西夏書事卷三十三 宋徽宗(遼大慶九年) 宣和元年(乾順元德元年) 1119年

統安城の大敗と震武軍・蕭関の攻防

  • 春三月、熙河経略使の劉法の軍を統安城で破り、これを殺した。童貫は統安の地を得れば夏を制圧できると考え、劉法に朔方進取を強いた。劉法は乾順配下の晋王察哥の三陣に前軍を阻まれ、別動の精騎に背後を突かれて大敗し、夜に逃れる途中崖から落ちて足を折り、追兵に斬られた。察哥は劉法の首を見て、恃勝軽出を戒める言葉を残したという。続いて震武軍を再び包囲した。震武はたびたび攻撃を受け熙・秦両路は疲弊していたが、察哥は「この城は南朝の病巣として残すべし」と述べて囲みを解いて引き上げた。
  • 夏四月、蕭関で戦って敗れ、永和など三城を放棄した。震武の囲みが解けた後、童貫は种師道・劉仲武・劉延慶に蕭関への出兵を命じたが夏兵に阻まれ、永和砦は破られ、割沓城の囲みも敗退し、鳴沙まで追撃したが夏兵はすでに城を放棄していた。
  • 五月、再び震武軍を包囲したが陥落させられなかった。察哥は童貫軍が鳴沙に進んだ隙に再度震武を攻めたが、童貫軍が引き返して救援したため退いた。
  • 六月、遼の国書をもって鄜延に和を請うた。
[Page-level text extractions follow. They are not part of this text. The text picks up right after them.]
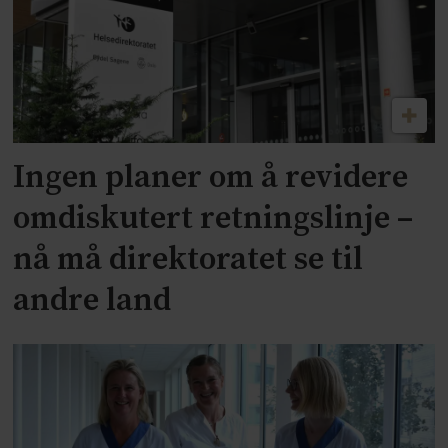
Ingen planer om å revidere
omdiskutert retningslinje –
nå må direktoratet se til
andre land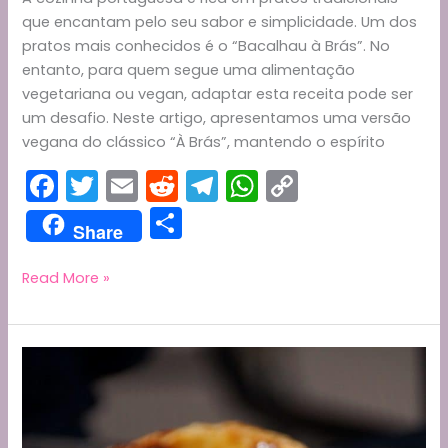
que encantam pelo seu sabor e simplicidade. Um dos
pratos mais conhecidos é o “Bacalhau à Brás”. No
entanto, para quem segue uma alimentação
vegetariana ou vegan, adaptar esta receita pode ser
um desafio. Neste artigo, apresentamos uma versão
vegana do clássico “À Brás”, mantendo o espírito
F
T
E
R
T
W
C
a
w
m
e
el
h
o
S
Share
c
itt
ai
d
e
a
p
h
e
er
l
di
gr
ts
y
ar
Receita
Read More »
Vegana
b
t
a
A
Li
e
de
o
m
p
n
“À
o
p
k
Brás”:
Uma
k
Delícia
Saudável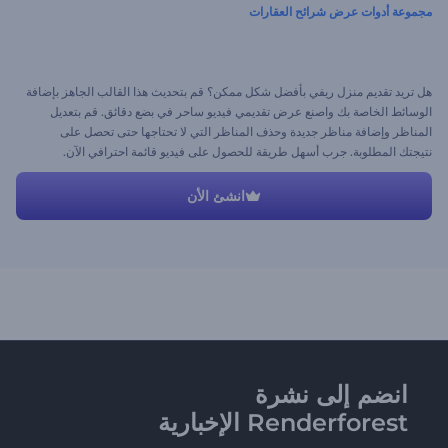
مجموعة أدوات عرض شرائح العقارات
هل تريد تقديم منزل ريفي بأفضل شكل ممكن؟ قم بتحديث هذا القالب الجاهز بإضافة
الوسائط الخاصة بك واصنع عرض تقديمي فيديو ساحر في بضع دقائق. قم بتعديل
المناظر وإضافة مناظر جديدة وحذف المناظر التي لا تحتاجها حتى تحصل على
نتيجتك المطلوبة. جرب أسهل طريقة للحصول على فيديو قائمة احترافي الآن.
انشئ الأن
انضم إلى نشرة
Renderforest الإخبارية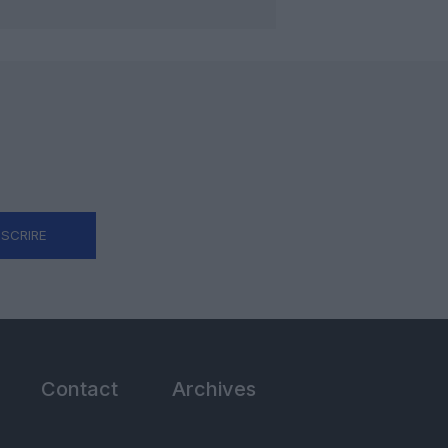
NSCRIRE
Contact
Archives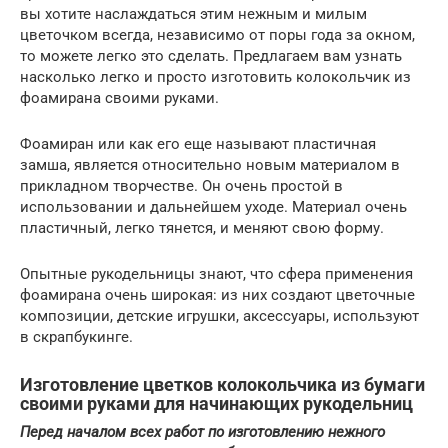
вы хотите наслаждаться этим нежным и милым
цветочком всегда, независимо от поры года за окном,
то можете легко это сделать. Предлагаем вам узнать
насколько легко и просто изготовить колокольчик из
фоамирана своими руками.
Фоамиран или как его еще называют пластичная
замша, является относительно новым материалом в
прикладном творчестве. Он очень простой в
использовании и дальнейшем уходе. Материал очень
пластичный, легко тянется, и меняют свою форму.
Опытные рукодельницы знают, что сфера применения
фоамирана очень широкая: из них создают цветочные
композиции, детские игрушки, аксессуары, используют
в скрапбукинге.
Изготовление цветков колокольчика из бумаги
своими руками для начинающих рукодельниц
Перед началом всех работ по изготовлению нежного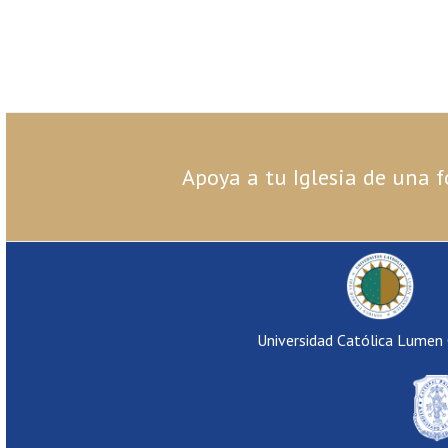
Apoya a tu Iglesia de una f
Universidad Católica Lumen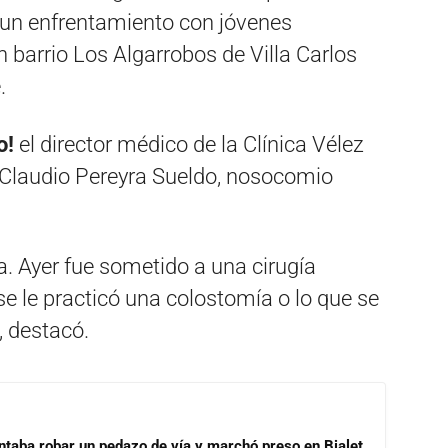
un enfrentamiento con jóvenes
barrio Los Algarrobos de Villa Carlos
.
o!
el director médico de la Clínica Vélez
l, Claudio Pereyra Sueldo, nosocomio
va. Ayer fue sometido a una cirugía
 se le practicó una colostomía o lo que se
 destacó.
ntaba robar un pedazo de vía y marchó preso en Bialet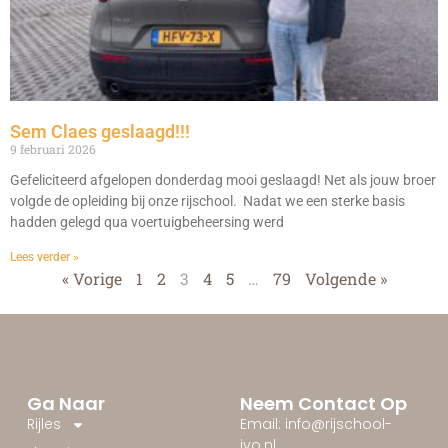
Sem Claes geslaagd!!!
9 februari 2026
Gefeliciteerd afgelopen donderdag mooi geslaagd! Net als jouw broer
volgde de opleiding bij onze rijschool. Nadat we een sterke basis
hadden gelegd qua voertuigbeheersing werd
Lees verder »
« Vorige
1
2
3
4
5
…
79
Volgende »
Ga Naar
Neem Contact Op
Rijles
Email: info@rijschool-
ivo.nl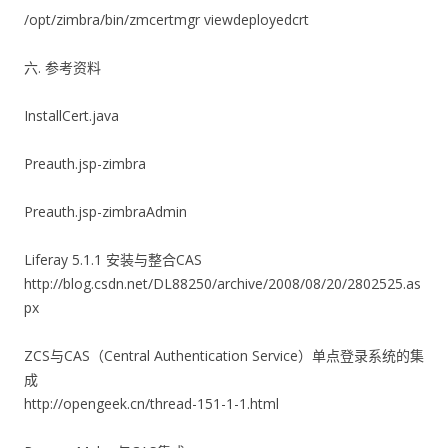
/opt/zimbra/bin/zmcertmgr viewdeployedcrt
六. 参考资料
InstallCert.java
Preauth.jsp-zimbra
Preauth.jsp-zimbraAdmin
Liferay 5.1.1 安装与整合CAS
http://blog.csdn.net/DL88250/archive/2008/08/20/2802525.as
px
ZCS与CAS（Central Authentication Service）单点登录系统的集
成
http://opengeek.cn/thread-151-1-1.html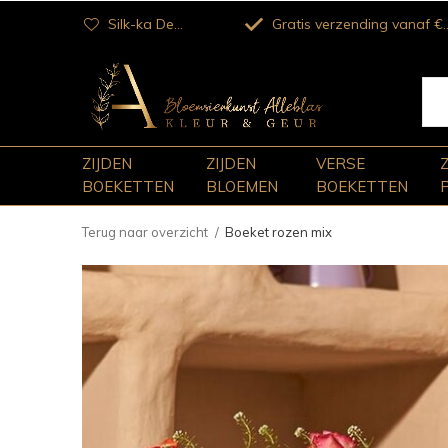
Silk-ka Dealer
Gratis verzending vanaf €100
ZIJDEN
ZIJDEN
VERSE
BOEKETTEN
BLOEMEN
BOEKETTEN
Terug naar overzicht
Boeket rozen mix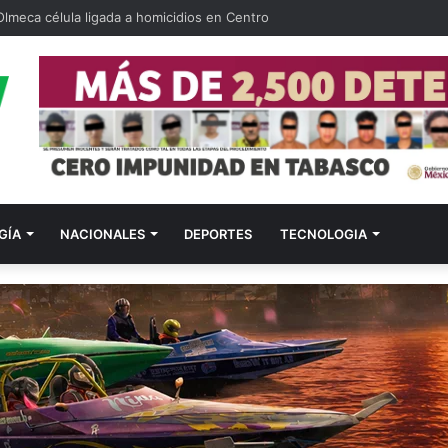
Olmeca célula ligada a homicidios en Centro
GÍA
NACIONALES
DEPORTES
TECNOLOGIA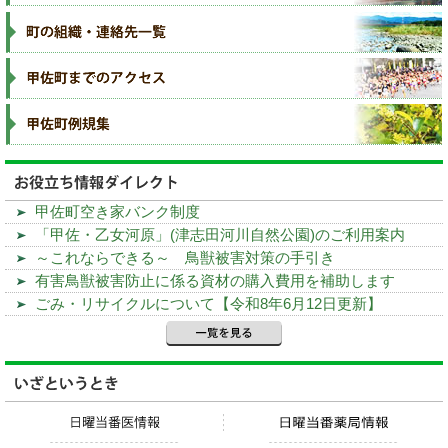
甲佐町空き家バンク制度
「甲佐・乙女河原」(津志田河川自然公園)のご利用案内
～これならできる～ 鳥獣被害対策の手引き
有害鳥獣被害防止に係る資材の購入費用を補助します
ごみ・リサイクルについて【令和8年6月12日更新】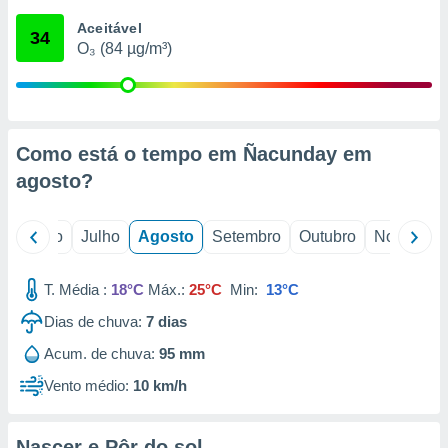
conteúdos.
Aceitável
34
O₃ (84 µg/m³)
ção
ão através
de
,
 e
Como está o tempo em Ñacunday em
agosto
?
dos,
publicidade
s, estudos
o
Junho
Julho
Agosto
Setembro
Outubro
Novembro
a e
mento de
T. Média :
18°C
Máx.:
25°C
Min:
13°C
ossos 1199
Dias de chuva:
7
dias
eiros
Acum. de chuva:
95 mm
Vento médio:
10 km/h
Nascer e Pôr do sol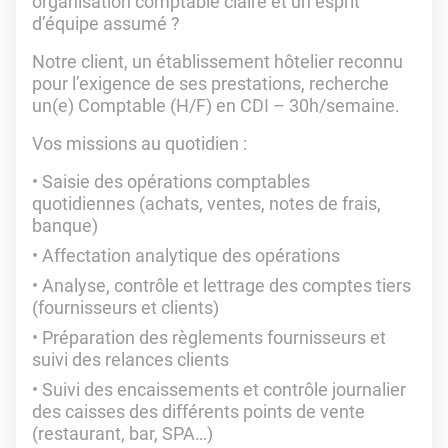
organisation comptable claire et un esprit
d’équipe assumé ?
Notre client, un établissement hôtelier reconnu
pour l’exigence de ses prestations, recherche
un(e) Comptable (H/F) en CDI – 30h/semaine.
Vos missions au quotidien :
Saisie des opérations comptables
quotidiennes (achats, ventes, notes de frais,
banque)
Affectation analytique des opérations
Analyse, contrôle et lettrage des comptes tiers
(fournisseurs et clients)
Préparation des règlements fournisseurs et
suivi des relances clients
Suivi des encaissements et contrôle journalier
des caisses des différents points de vente
(restaurant, bar, SPA…)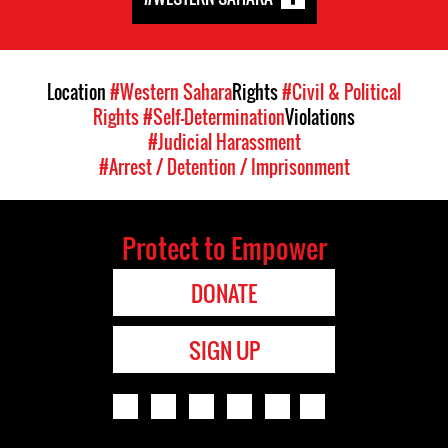
Location
#Western Sahara
Rights
#Civil & Political
Rights
#Self-Determination
Violations
#Judicial Harassment
#Arrest / Detention / Imprisonment
Protect to Empower
DONATE
SIGN UP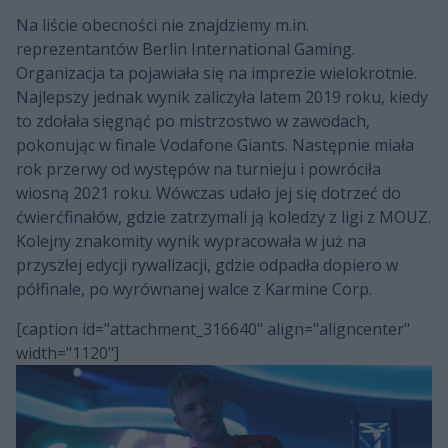
Na liście obecności nie znajdziemy m.in.
reprezentantów Berlin International Gaming.
Organizacja ta pojawiała się na imprezie wielokrotnie.
Najlepszy jednak wynik zaliczyła latem 2019 roku, kiedy
to zdołała sięgnąć po mistrzostwo w zawodach,
pokonując w finale Vodafone Giants. Następnie miała
rok przerwy od występów na turnieju i powróciła
wiosną 2021 roku. Wówczas udało jej się dotrzeć do
ćwierćfinałów, gdzie zatrzymali ją koledzy z ligi z MOUZ.
Kolejny znakomity wynik wypracowała w już na
przyszłej edycji rywalizacji, gdzie odpadła dopiero w
półfinale, po wyrównanej walce z Karmine Corp.
[caption id="attachment_316640" align="aligncenter"
width="1120"]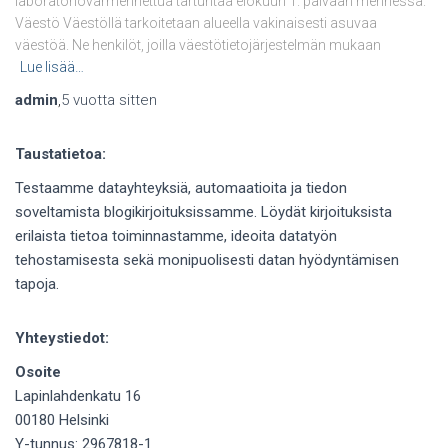
laboratoriovarmennettua tartuntaa elokuun 1. päivään mennessä.
Väestö Väestöllä tarkoitetaan alueella vakinaisesti asuvaa
väestöä. Ne henkilöt, joilla väestötietojärjestelmän mukaan
Lue lisää…
admin
,
5 vuotta
sitten
Taustatietoa:
Testaamme datayhteyksiä, automaatioita ja tiedon
soveltamista blogikirjoituksissamme. Löydät kirjoituksista
erilaista tietoa toiminnastamme, ideoita datatyön
tehostamisesta sekä monipuolisesti datan hyödyntämisen
tapoja.
Yhteystiedot:
Osoite
Lapinlahdenkatu 16
00180 Helsinki
Y-tunnus: 2967818-1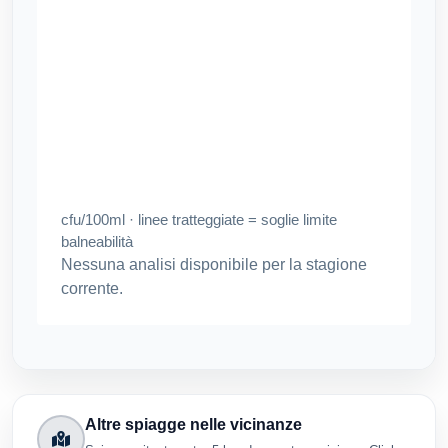
cfu/100ml · linee tratteggiate = soglie limite
balneabilità
Nessuna analisi disponibile per la stagione
corrente.
Altre spiagge nelle vicinanze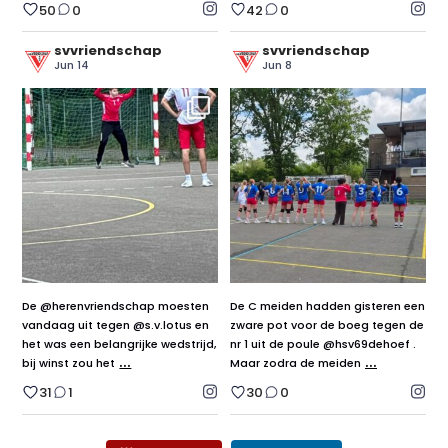
50
0
42
0
svvriendschap
svvriendschap
Jun 14
Jun 8
De @herenvriendschap moesten
De C meiden hadden gisteren een
vandaag uit tegen @s.v.lotus en
zware pot voor de boeg tegen de
het was een belangrijke wedstrijd,
nr 1 uit de poule @hsv69dehoef .
...
...
bij winst zou het
Maar zodra de meiden
31
1
30
0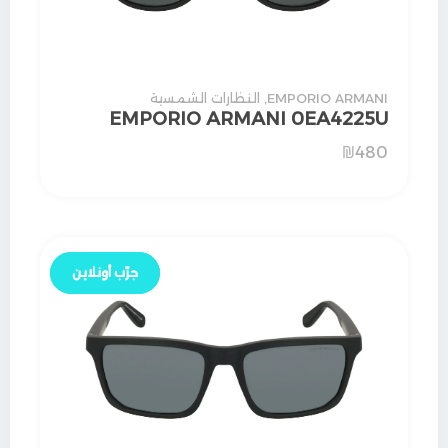
EMPORIO ARMANI
,
النظارات الشمسية
EMPORIO ARMANI 0EA4225U
₪
480
جرّب أونلاين
جرّب أونلاين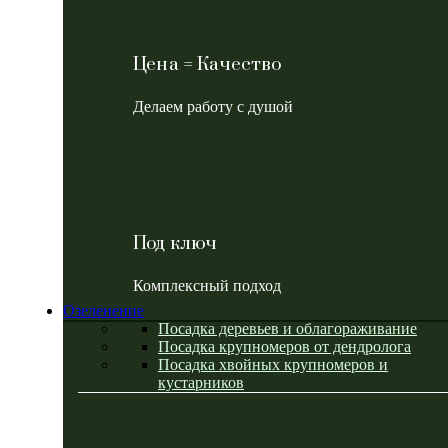
Цена = Качество
Делаем работу с душой
Под ключ
Комплексный подход
Озеленение
Посадка деревьев и облагораживание
Посадка крупномеров от дендролога
Посадка хвойных крупномеров и
кустарников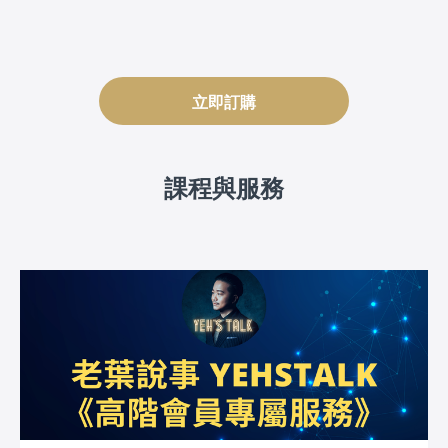
立即訂購
課程與服務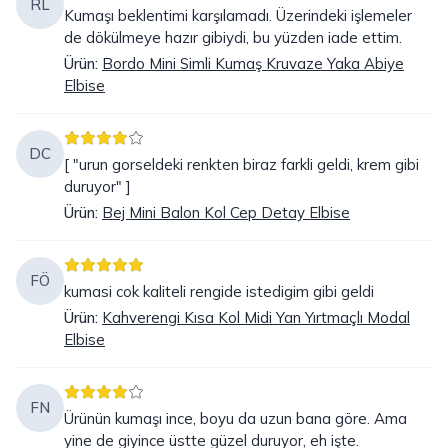
RL
Kumaşı beklentimi karşılamadı. Üzerindeki işlemeler
de dökülmeye hazır gibiydi, bu yüzden iade ettim.
Ürün
:
Bordo Mini Simli Kumaş Kruvaze Yaka Abiye
Elbise
DC
[ "urun gorseldeki renkten biraz farkli geldi, krem gibi
duruyor" ]
Ürün
:
Bej Mini Balon Kol Cep Detay Elbise
FÖ
kumasi cok kaliteli rengide istedigim gibi geldi
Ürün
:
Kahverengi Kısa Kol Midi Yan Yırtmaçlı Modal
Elbise
FN
Ürünün kumaşı ince, boyu da uzun bana göre. Ama
yine de giyince üstte güzel duruyor, eh işte.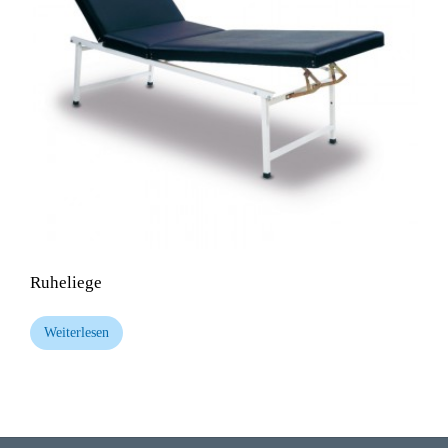
Ruheliege
Weiterlesen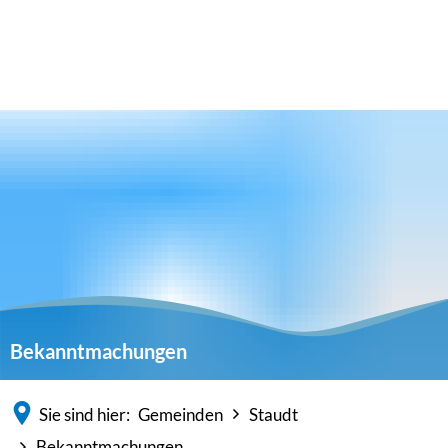
Bekanntmachungen
Sie sind hier:
Gemeinden
Staudt
Bekanntmachungen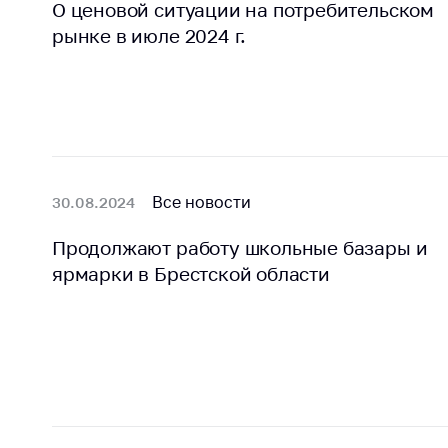
О ценовой ситуации на потребительском
рынке в июле 2024 г.
Все новости
30.08.2024
Продолжают работу школьные базары и
ярмарки в Брестской области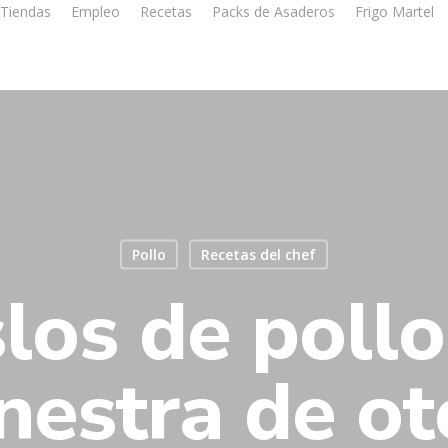
Tiendas
Empleo
Recetas
Packs de Asaderos
Frigo Martel
Pollo
Recetas del chef
los de pollo
estra de o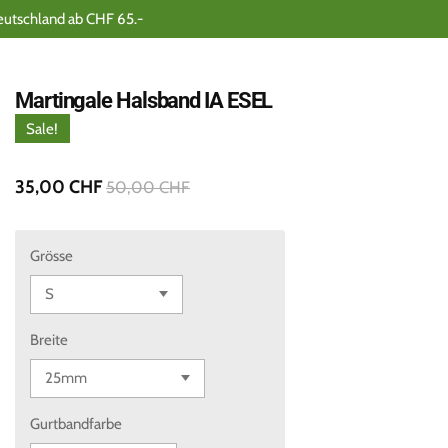
eutschland ab CHF 65.-
Martingale Halsband IA ESEL
Sale!
35,00 CHF
50,00 CHF
Grösse
Breite
Gurtbandfarbe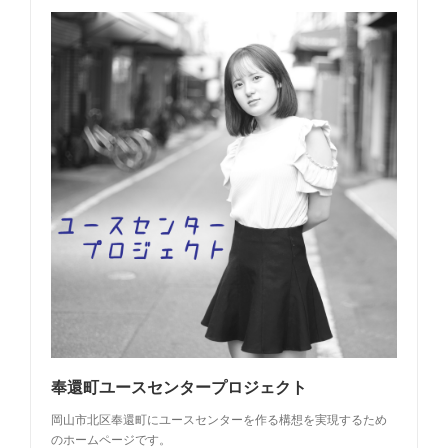
奉還町ユースセンタープロジェクト
岡山市北区奉還町にユースセンターを作る構想を実現するため
のホームページです。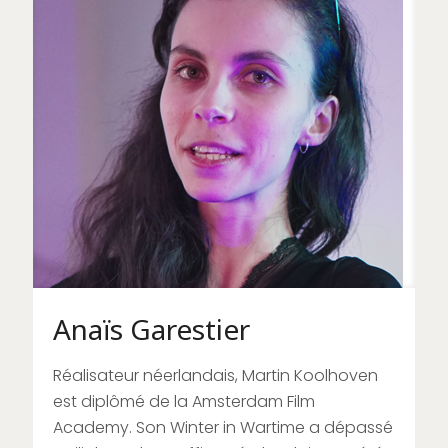
Anaïs Garestier
Réalisateur néerlandais, Martin Koolhoven
est diplômé de la Amsterdam Film
Academy. Son Winter in Wartime a dépassé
乾順は茶山の塩鉄の利と横山諸族の勁勇に頼って宋に抗していたが、童貫の進築によって山界の部州を失い頼みを失ったうえ、永和・震武での敗戦で疆域も兵勢も衰え、遼の国書を鄜延帥劉韐に届けて帰順を請うた。劉韐は夏の衰弱を見抜きつつ許可を上奏し、徽宗の詔で許された。
  • 秋八月、使者を送って誓表を上げ、宋から下賜された誓詔を持ち帰らず道に棄てて帰った。童貫は太傅として誓詔を使者に強いて授けたが、使者は帰途これを棄てた。
  • 冬十月、天寧節を賀う使者を送った。棄てられた誓詔を鄜延帥の賈炎が拾って上奏し、童貫は激怒して出兵を図ったが、賀節使が到着したため中止した。